Chart of the Day: what CPI will RBA not cut?

Advertisement

After the hoopla of yesterday’s non-decision by the RBA to hold rates steady (but tilting towards a May cut, waiting on the CPI print), today’s chart comes from Mark the Graph:

As he says regarding the speculation around the May cut (emphasis added):

This leads to the obvious question, what is the threshold print that would yield a cut in official interest rates.

In rough terms, a quarterly print of 0.8 for the first quarter of 2012 would leave the annual rate largely unchanged at around 2.6 per cent (because the lapsing quarter would be the same as the new quarter).

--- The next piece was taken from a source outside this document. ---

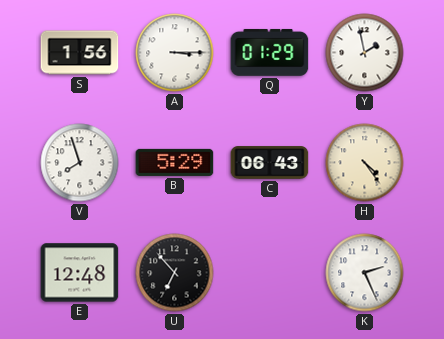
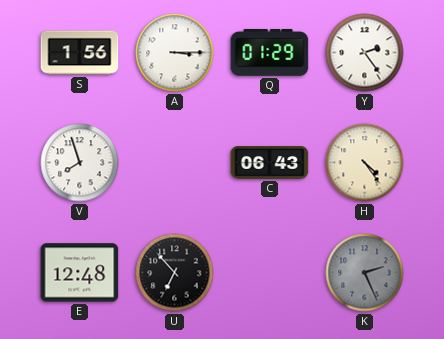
Y: 1:58 -> 2:24
B: 5:29 -> none
K dial: white -> grey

For this reason, I suspect the threshold is a quarterly print of 0.8 or lower, even though a print of 0.8 per cent represents an annualised rate of 3.2 per cent, which is above the target band.

I suspect a quarterly print of 0.9 (that is to say, 3.6 per cent annualised) would be a bridge too far for the RBA. Although it would only see the annual print increase by 0.1 percentage points, it would suggest an inflation problem may be lurking in the pipeline.

Advertisement

The next Consumer Price Index (CPI) comes out on 24th April, well before the May RBA meeting, although it is a shame that more timely statistics are not available to measure something that should be counted. The most recent survey of economists median estimate for headline inflation was 3.15%, well below the “bridge too far”. Although the same economists (all bar one) are predicting GDP growth with a “3” in front of it, which is astounding given the fiscal and credit headwinds facing the Australian economy.